* DESCRIPTION OF THE TASK: When you give the entries again, keep every word as it stands and drop the pictures.

[Stored items]
------------------------------------------------

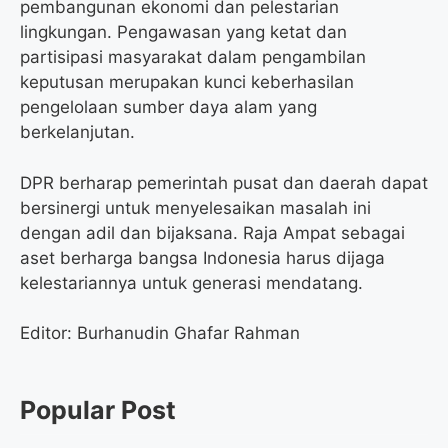
pembangunan ekonomi dan pelestarian
lingkungan. Pengawasan yang ketat dan
partisipasi masyarakat dalam pengambilan
keputusan merupakan kunci keberhasilan
pengelolaan sumber daya alam yang
berkelanjutan.
DPR berharap pemerintah pusat dan daerah dapat
bersinergi untuk menyelesaikan masalah ini
dengan adil dan bijaksana. Raja Ampat sebagai
aset berharga bangsa Indonesia harus dijaga
kelestariannya untuk generasi mendatang.
Editor: Burhanudin Ghafar Rahman
Popular Post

------------------------------------------------

* RESULT OF THE EXERCISE:
pembangunan ekonomi dan pelestarian
lingkungan. Pengawasan yang ketat dan
partisipasi masyarakat dalam pengambilan
keputusan merupakan kunci keberhasilan
pengelolaan sumber daya alam yang
berkelanjutan.
DPR berharap pemerintah pusat dan daerah dapat
bersinergi untuk menyelesaikan masalah ini
dengan adil dan bijaksana. Raja Ampat sebagai
aset berharga bangsa Indonesia harus dijaga
kelestariannya untuk generasi mendatang.
Editor: Burhanudin Ghafar Rahman
Popular Post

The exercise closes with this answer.